Automated Product Positioning Tools: Steam Game

Foreword: This ReadMe.md serves as a blog post for submission to the 2025 Google Cloud's Hackathon "BigQuery AI - Building the Future of Data". This submission follows "Approach 2: The Semantic Detective 🕵️‍♀️".

Official page: https://www.kaggle.com/competitions/bigquery-ai-hackathon/overview

Background

Business Question

Performing product positioning in real-time is often required in the current fast-paced environment in particular products with short life cycles. A vivid example is the video game industry. According to SteamDB, there are 18,641 games released on Steam in 2024. The business question relevant in this setting, to both developers and analysts, is how to understand the position of your game in the global market, whether you are planning to produce a computer game or to analyze an existing game.

Pain Point

Let say if you are planning to make a horror game, you would like to know what kind of horror games are available in the market, and how their buyers perceive the quality of horror games.
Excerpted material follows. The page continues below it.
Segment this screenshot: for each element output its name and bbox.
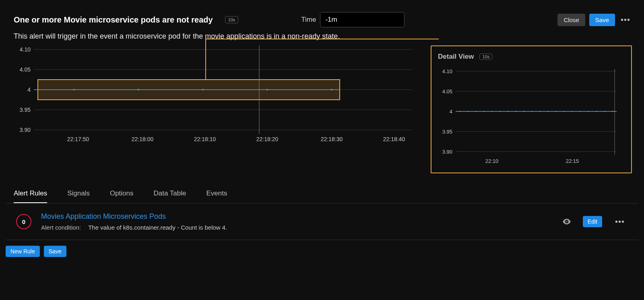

Currently, product or market analysts are conducting their analysis through manual reviews of unstructured data such as game description and user comments. Furthermore, it is hard for analysts to understand foreign markets because of language barriers. The manual process can be broken down into two steps:

Identify computer games with similar characteristics based on their tags on Steam.
Review user comments based on how many people think it is "helpful" or the time of posting the comment.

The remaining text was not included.